Dr Lim said there are also efforts to recover degraded wetlands, such as the ones in Boracay Island in the Philippines, which are joint activities of the government and the private sector.

“At the regional level, the joint efforts of the ACB and ASEAN member states, to rehabilitate forests and wetlands come at an auspicious time, especially with the start of the United Nations (UN) Decade on Ecosystem Restoration this year.

“In addition, the ACB continues to support select wetland protected areas in the region in terms of capacity development, livelihood development, and law enforcement through the ASEAN Heritage Parks Programme,” she said.

The executive director said the ASEAN Flyway Network (AFN), a virtual network of flyway site managers and other key stakeholders, has concluded its waterbird census and wetland assessments, with results intending to inform conservation actions in the region’s inland waters.

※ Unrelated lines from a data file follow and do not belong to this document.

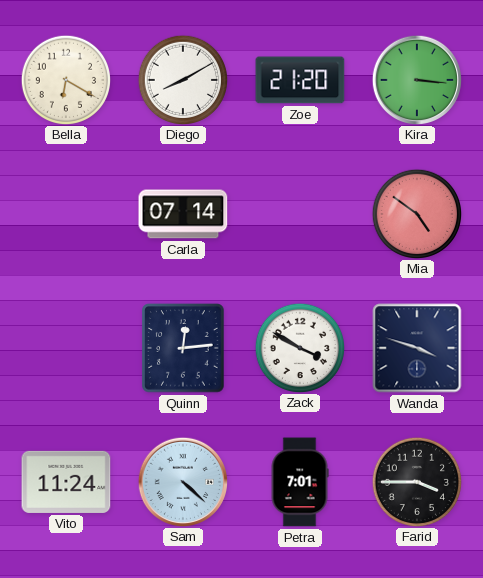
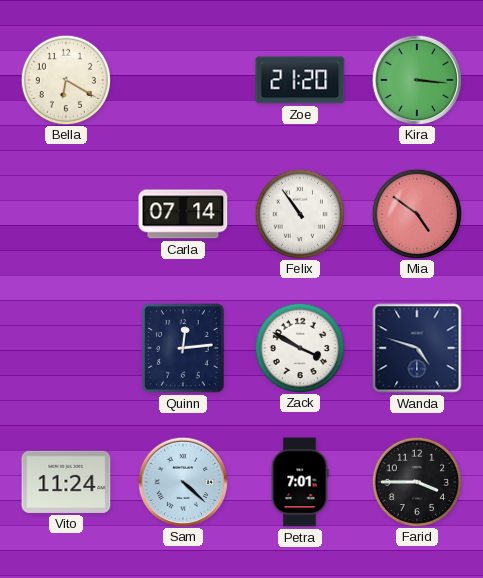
Diego: 8:10 -> none
Felix: none -> 10:54
Wanda: 3:48 -> 4:48
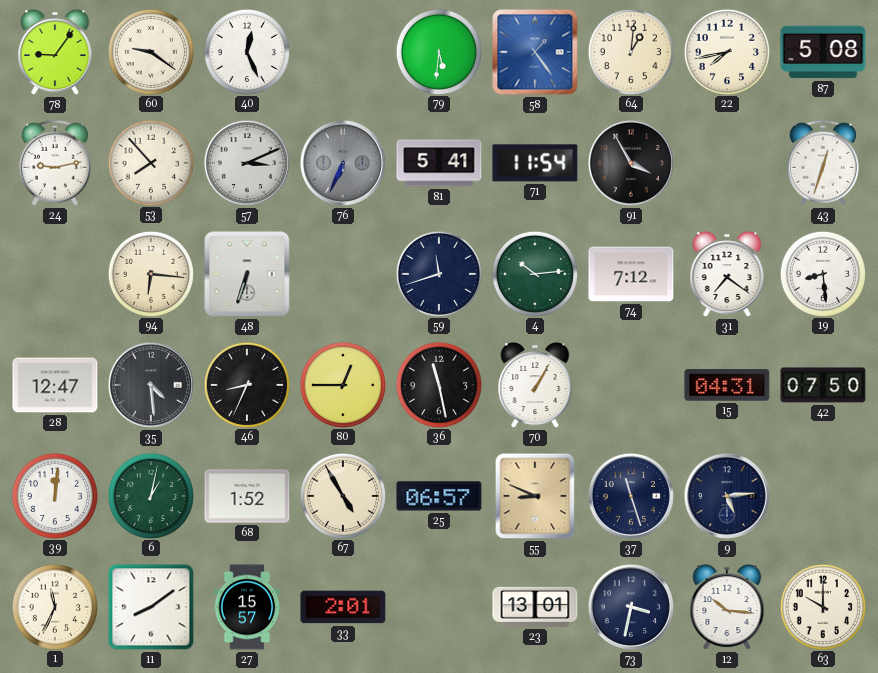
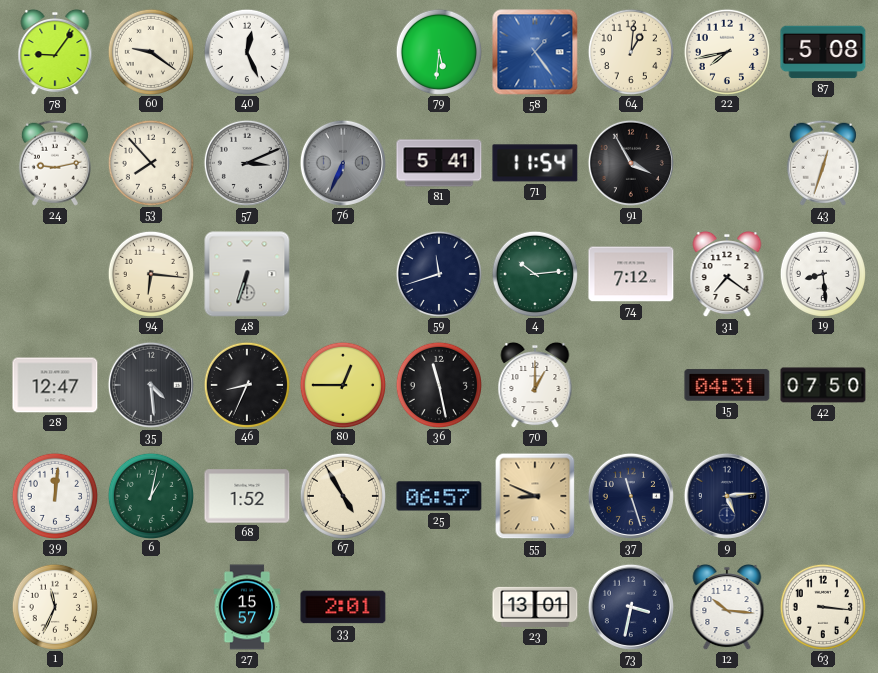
70: 1:05 -> 1:00
11: 8:09 -> none
63: 10:00 -> 3:16
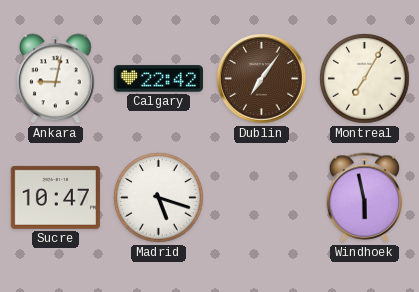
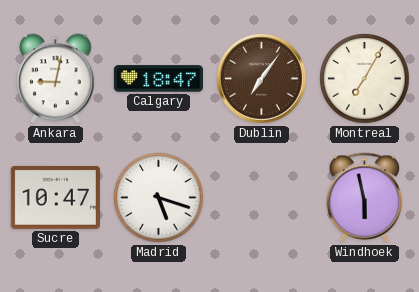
Calgary: 22:42 -> 18:47
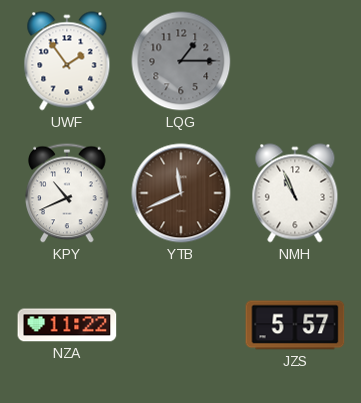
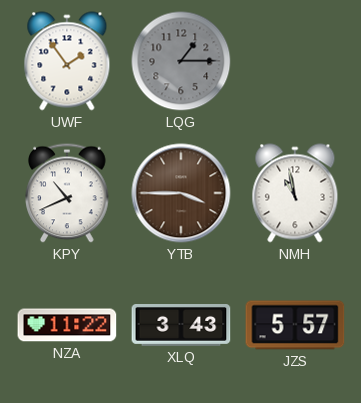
YTB: 11:41 -> 3:45
NMH: 10:56 -> 10:58
XLQ: none -> 3:43
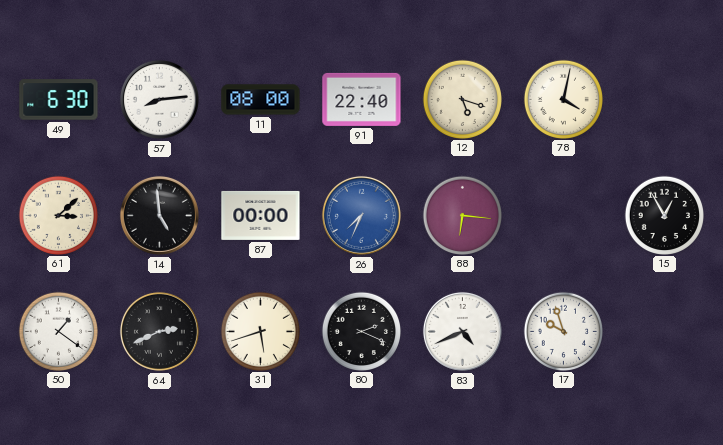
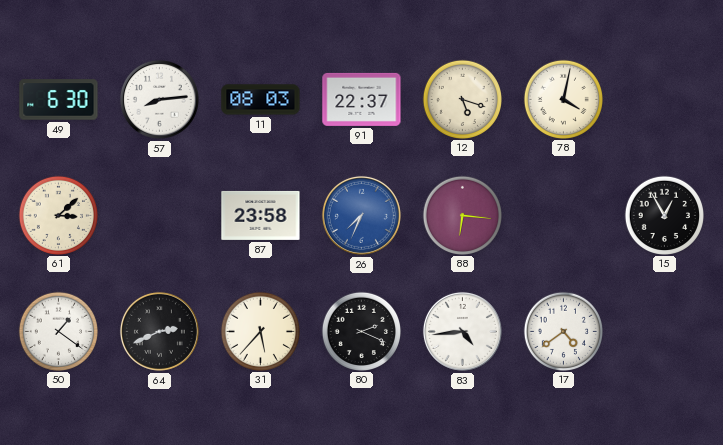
11: 08:00 -> 08:03
91: 22:40 -> 22:37
14: 4:59 -> none
87: 00:00 -> 23:58
31: 5:42 -> 5:37
83: 4:41 -> 4:44
17: 9:57 -> 4:39
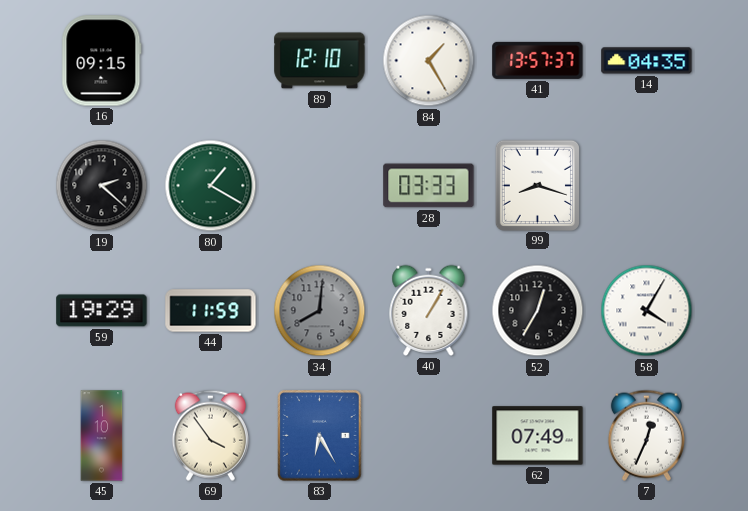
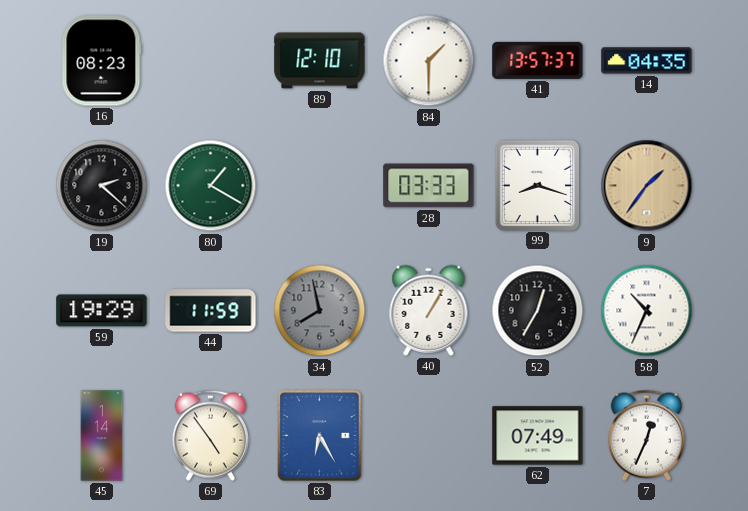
16: 09:15 -> 08:23
84: 1:25 -> 1:30
9: none -> 1:36
34: 8:01 -> 7:58
58: 4:05 -> 10:34
45: 1:10 -> 1:14
69: 3:54 -> 4:54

The presence of a healthy population of waterbirds can be considered an indicator of a well-managed wetland area. The AFN was established to enhance collaboration and strengthen efforts at the regional level to protect wetlands which are important staging grounds of waterbirds migrating along the East Asian-Australasian Flyway.

“Our long-term COVID-19 recovery efforts bring us close to our aim of protecting and conserving wetlands and the variety of species thriving within it,” said Dr Lim, adding that “the ASEAN Comprehensive Recovery Framework and its Implementation Plan, which was adopted by the ASEAN leaders in November last year, gives the region the leverage to mainstream biodiversity across the water and agriculture sectors. Given that hand-washing is our first line of defence against the spread of viruses, addressing the water issues in the region is pivotal.

“We are happy to see important progress in our efforts. But if we continue to take our wetlands for granted and lose crucial biodiversity in the process, it will certainly affect our ability to effectively respond to an impending global water crisis. Amid these difficult times, we need not look elsewhere for solutions; they are right in nature.

“In celebration of World Wetlands Day, we invite all sectors and members of communities to improve synergies in translating commitments for wetlands conservation to impactful actions on the ground that will benefit the peoples of ASEAN”.